Collected data:
[Start of section]

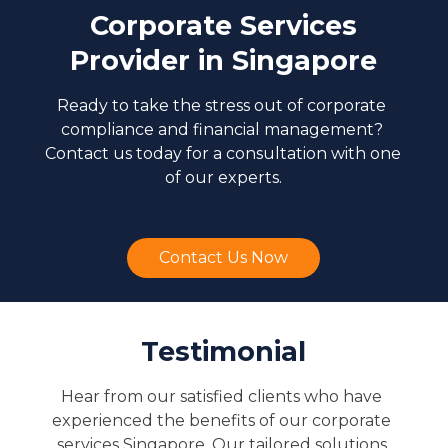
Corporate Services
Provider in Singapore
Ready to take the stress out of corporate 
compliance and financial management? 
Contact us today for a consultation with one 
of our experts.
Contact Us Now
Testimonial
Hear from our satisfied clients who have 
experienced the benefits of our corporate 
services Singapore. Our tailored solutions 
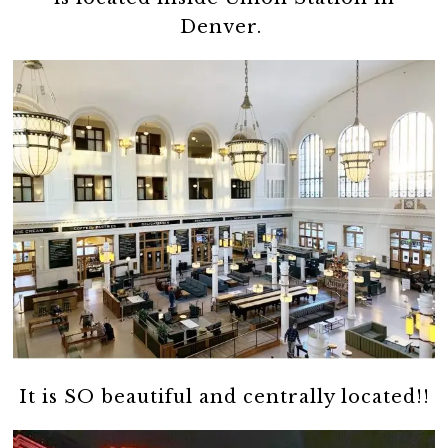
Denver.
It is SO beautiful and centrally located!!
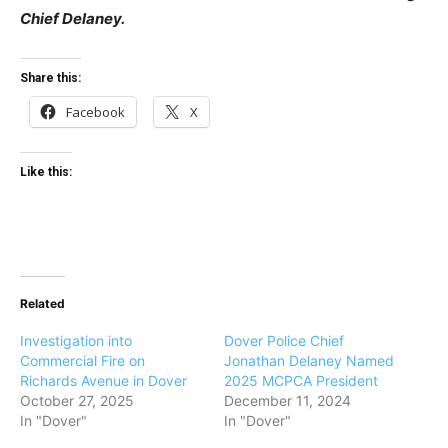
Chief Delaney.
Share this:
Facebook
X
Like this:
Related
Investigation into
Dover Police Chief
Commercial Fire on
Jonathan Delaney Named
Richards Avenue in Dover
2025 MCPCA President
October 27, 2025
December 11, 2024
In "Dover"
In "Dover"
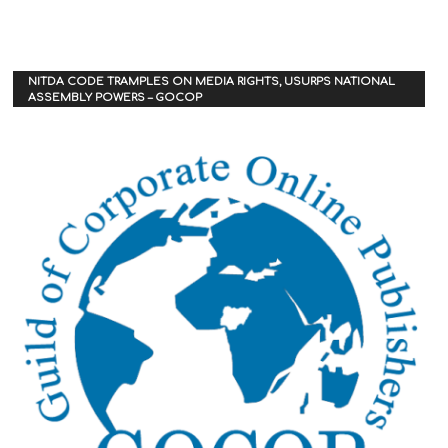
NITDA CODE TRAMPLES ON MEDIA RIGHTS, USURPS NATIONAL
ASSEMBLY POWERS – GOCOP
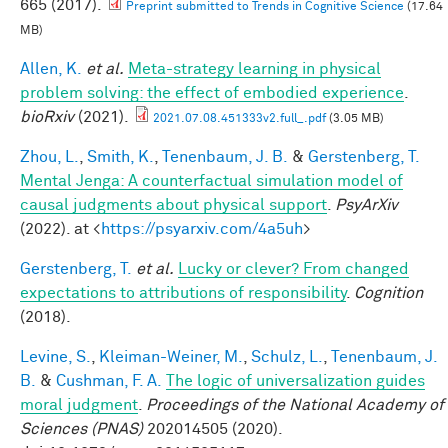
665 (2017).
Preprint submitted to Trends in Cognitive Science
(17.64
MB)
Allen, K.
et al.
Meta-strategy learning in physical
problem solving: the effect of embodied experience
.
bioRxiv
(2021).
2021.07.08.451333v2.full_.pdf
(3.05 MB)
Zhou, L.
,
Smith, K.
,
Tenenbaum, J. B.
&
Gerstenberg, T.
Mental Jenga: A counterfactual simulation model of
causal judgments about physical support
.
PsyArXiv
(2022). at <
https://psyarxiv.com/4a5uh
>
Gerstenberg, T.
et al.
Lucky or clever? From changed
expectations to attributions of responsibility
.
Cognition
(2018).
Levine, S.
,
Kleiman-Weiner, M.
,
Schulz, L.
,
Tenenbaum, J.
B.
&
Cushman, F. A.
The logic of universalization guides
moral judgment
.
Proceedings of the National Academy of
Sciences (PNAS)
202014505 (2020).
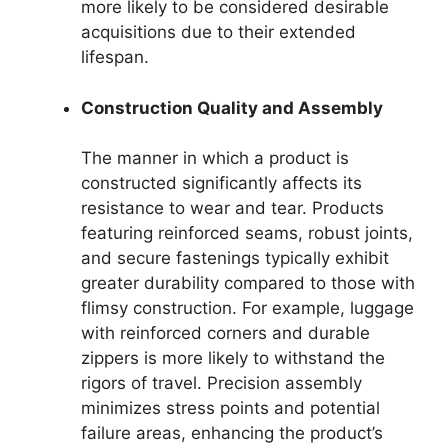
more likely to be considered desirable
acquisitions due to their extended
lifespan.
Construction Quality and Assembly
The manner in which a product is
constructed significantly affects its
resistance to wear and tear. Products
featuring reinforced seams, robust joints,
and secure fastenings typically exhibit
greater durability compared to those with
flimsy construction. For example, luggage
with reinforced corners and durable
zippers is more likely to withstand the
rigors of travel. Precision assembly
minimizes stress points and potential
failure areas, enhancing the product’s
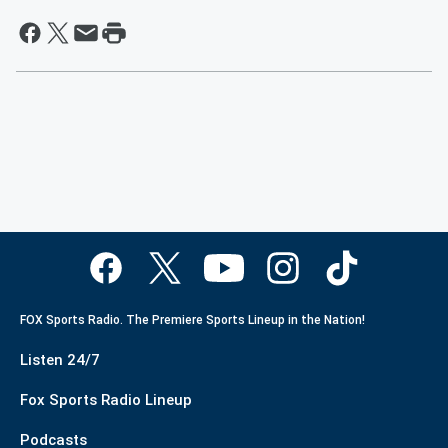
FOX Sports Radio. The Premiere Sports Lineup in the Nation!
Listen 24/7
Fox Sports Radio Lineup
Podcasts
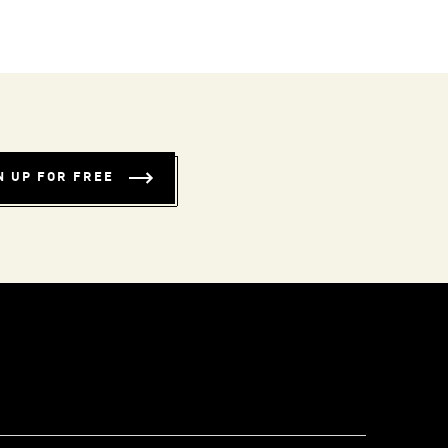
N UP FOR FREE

[End of section]
[Start of section]

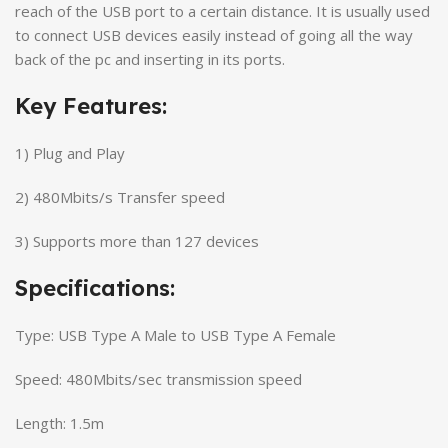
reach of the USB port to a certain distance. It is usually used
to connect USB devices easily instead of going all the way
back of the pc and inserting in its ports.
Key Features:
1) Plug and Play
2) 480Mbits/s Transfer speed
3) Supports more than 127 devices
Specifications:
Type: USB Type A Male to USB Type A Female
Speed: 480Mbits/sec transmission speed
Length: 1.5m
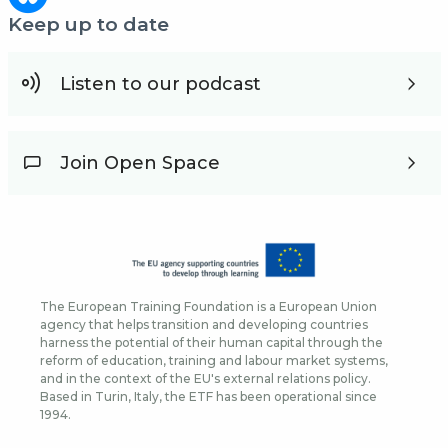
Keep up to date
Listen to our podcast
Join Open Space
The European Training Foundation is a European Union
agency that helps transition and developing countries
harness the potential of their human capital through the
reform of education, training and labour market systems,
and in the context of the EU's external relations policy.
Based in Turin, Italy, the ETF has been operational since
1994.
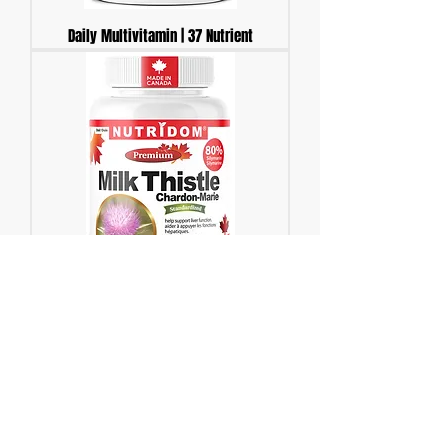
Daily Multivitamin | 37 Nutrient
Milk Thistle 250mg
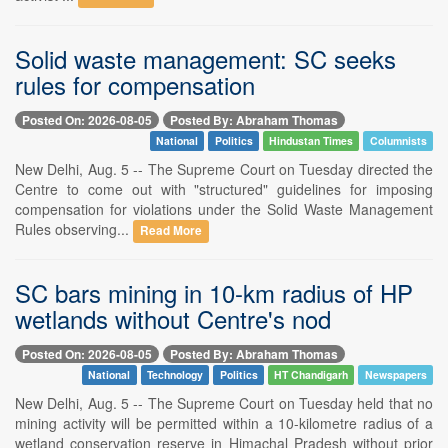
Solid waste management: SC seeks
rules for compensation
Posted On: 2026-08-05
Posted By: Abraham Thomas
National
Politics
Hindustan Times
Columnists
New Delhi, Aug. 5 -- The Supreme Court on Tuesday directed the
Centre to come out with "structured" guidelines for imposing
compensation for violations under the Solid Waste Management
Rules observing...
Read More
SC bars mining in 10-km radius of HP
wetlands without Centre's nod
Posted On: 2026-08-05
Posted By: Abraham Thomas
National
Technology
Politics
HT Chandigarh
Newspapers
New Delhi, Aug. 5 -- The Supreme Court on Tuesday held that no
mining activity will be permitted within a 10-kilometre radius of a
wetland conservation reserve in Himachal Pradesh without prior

[End of section]

WORK TO COMPLETE:
Every line from the one with "Sciences (PNAS)" through the one with "N UP FOR FREE" is to be reproduced exactly as written above, and the pictures are to be dropped.

ANSWER TO THIS PROBLEM:
Sciences (PNAS)
202014505 (2020).
more likely to be considered desirable
acquisitions due to their extended
lifespan.
Construction Quality and Assembly
The manner in which a product is
constructed significantly affects its
resistance to wear and tear. Products
featuring reinforced seams, robust joints,
and secure fastenings typically exhibit
greater durability compared to those with
flimsy construction. For example, luggage
with reinforced corners and durable
zippers is more likely to withstand the
rigors of travel. Precision assembly
minimizes stress points and potential
failure areas, enhancing the product’s
FOX Sports Radio. The Premiere Sports Lineup in the Nation!
Listen 24/7
Fox Sports Radio Lineup
Podcasts
N UP FOR FREE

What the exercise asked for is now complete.